What is expected: Check each line of the material. Copy those containing "local".

= Beginning of Section =

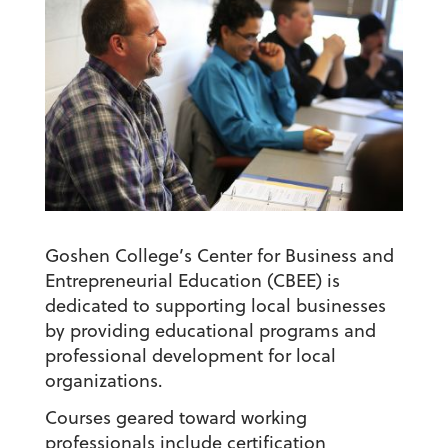
Goshen College’s Center for Business and
Entrepreneurial Education (CBEE) is
dedicated to supporting local businesses
by providing educational programs and
professional development for local
organizations.
Courses geared toward working
professionals include certification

= End of Section =

Result of the exercise:
dedicated to supporting local businesses
professional development for local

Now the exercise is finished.